グリーンピアト物語り ~光と愛~
帝国ホテルは会員制で、特別な人のみが利用できる高級ホテルです。1階のカフェには個室があり、重要な会議を行う人々もいます。
最も奥にある個室で、アディールとサフィーネは待ち合わせの相手を待っていました。
サフィーネは子供らしい服装で、Tシャツにジーンズ、スニーカーを身に着け、美味しそうなプリンをゆっくり味わっていました。アディールもカジュアルな青いシャツに紺色のジーンズ、白いスニーカーを履いていました。
こうして見ているとアディールはとても若々しく、サフィーネといると親子のように見える。実際のところサフィーネはお城の前に捨てられていた赤ちゃんで、アディールとは血の繋がりがないのだがどこから見ても似ている部分が多くあるのが不思議だ。
「失礼します」
ウェートレスが近づいてきた。
「お連れ様が到着されましたので、ご案内いたします」
ウェートレスが静かに退室すると、ゆったりと歩いて入ってきたのはイーシスだった。
仕事帰りの彼女は、ピンクのブラウスに黒いスラックス、そして黒いパンプスを身に着けていた。

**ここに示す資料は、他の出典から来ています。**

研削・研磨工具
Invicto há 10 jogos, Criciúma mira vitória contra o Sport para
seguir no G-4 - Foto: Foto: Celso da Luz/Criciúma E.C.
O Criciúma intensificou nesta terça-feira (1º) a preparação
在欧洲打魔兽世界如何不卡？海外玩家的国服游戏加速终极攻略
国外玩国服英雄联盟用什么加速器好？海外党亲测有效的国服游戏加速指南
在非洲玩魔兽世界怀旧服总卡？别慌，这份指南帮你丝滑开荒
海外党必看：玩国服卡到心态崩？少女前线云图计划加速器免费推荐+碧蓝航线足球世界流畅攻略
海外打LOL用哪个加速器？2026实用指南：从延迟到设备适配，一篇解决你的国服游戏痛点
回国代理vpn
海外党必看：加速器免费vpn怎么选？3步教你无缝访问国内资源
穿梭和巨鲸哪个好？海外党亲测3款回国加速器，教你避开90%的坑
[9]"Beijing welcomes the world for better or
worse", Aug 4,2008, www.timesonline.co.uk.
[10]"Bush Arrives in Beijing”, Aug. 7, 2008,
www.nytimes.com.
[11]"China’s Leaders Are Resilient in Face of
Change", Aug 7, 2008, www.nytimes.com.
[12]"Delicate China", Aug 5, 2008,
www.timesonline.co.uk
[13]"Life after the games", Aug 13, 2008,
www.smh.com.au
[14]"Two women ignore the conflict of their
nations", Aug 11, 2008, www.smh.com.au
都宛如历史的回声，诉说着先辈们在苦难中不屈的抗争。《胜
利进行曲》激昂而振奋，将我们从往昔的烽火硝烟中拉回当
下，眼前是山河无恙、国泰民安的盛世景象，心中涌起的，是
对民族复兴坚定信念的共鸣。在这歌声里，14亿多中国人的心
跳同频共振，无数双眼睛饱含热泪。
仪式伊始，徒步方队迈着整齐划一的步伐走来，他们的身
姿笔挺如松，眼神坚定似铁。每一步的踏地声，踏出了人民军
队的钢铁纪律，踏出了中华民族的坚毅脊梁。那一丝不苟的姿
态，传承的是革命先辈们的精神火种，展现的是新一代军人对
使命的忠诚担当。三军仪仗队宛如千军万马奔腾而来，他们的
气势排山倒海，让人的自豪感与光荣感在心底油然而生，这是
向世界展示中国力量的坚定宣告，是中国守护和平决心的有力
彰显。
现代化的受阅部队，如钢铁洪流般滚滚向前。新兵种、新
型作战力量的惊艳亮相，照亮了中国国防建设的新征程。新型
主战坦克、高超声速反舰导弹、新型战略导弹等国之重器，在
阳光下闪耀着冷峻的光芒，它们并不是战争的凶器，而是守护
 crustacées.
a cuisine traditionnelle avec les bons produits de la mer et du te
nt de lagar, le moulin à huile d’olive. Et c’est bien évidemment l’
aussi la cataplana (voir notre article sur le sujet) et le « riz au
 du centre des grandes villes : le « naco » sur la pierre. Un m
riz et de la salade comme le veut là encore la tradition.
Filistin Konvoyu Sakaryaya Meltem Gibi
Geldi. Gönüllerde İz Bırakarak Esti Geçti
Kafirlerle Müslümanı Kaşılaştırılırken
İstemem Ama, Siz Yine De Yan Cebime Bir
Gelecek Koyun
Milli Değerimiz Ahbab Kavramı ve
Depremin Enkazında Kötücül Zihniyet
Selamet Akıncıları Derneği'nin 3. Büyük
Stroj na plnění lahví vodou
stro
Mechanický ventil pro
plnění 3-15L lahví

長い髪で顔は隠れているが、このように見るとイーシスは非常に品があり、魅力的な女性だった。
「お待ちしておりました、どうぞ」
アディールは向かい側にイーシスを招き入れた。
イーシスは静かに頭を下げ、アディールの向かいに座った。
サフィーネは食事を中断し、イーシスをじっと見つめた。
「わざわざお越しいただき、ありがとうございます」
アディールはふとイーシスの右手に目をやり、驚いた表情を浮かべた。
「おや、右手が綺麗になっていますね?」
「あ…」
イーシスは左手で右手をしっかりと覆い隠した。
「良かったですね。火傷と傷跡が綺麗になくなりましたね。これで、あなたの本来の技術を発揮できますね」
「はい…」
「もう、本当のあなたに戻る時が来ましたよ、ウィンディア…」
ウィンディアと呼ばれ、イーシスは口元をきゅっと引き締めた。
「何も心配しなくていい。もう、貴女は自由です」
「え?」とイージスは驚きの表情でアディールを見つめた。
目が合うと、アディールは優しく微笑んだ。
「彼は貴女を欺いていたことが明らかになりました。」
「欺いていたって、どういうことですか?」
「あなたの父、ガレッティアは手術ミスをしていなかったのです。」
「え?」
「間違いを犯したのはハイルドン男爵の息子でした。」
イーシスは突然の出来事に頭が真っ白になり、呆然とした。